I can easily notice that there is evidence of pay discrimination based on gender.
In only 4 gropus (15%) women earn noticeably more than men.
In 9 groups (35%) women and men earn more or less the same amount of money.
In remaining 13 (50%!) groups men earn significantly more than women.
The biggest difference can be seen in the engineer group.

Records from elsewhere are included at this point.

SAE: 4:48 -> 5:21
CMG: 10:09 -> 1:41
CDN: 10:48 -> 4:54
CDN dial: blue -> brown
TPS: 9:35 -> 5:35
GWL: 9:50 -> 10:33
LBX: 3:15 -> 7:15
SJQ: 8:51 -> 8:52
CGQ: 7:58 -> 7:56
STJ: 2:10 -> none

Looking at the number of people in every job, that earn more than $200k¶

In [24]:

salaries_more_than_100k=salaries[salaries['TotalPay']>200000]['GeneralJobTitle'].value_counts().drop('other')
salaries_more_than_100k.iplot(kind='bar')

The job groups in which the most people earn supranormal amount of moneyare clearly Firemen, Policemen and Medical.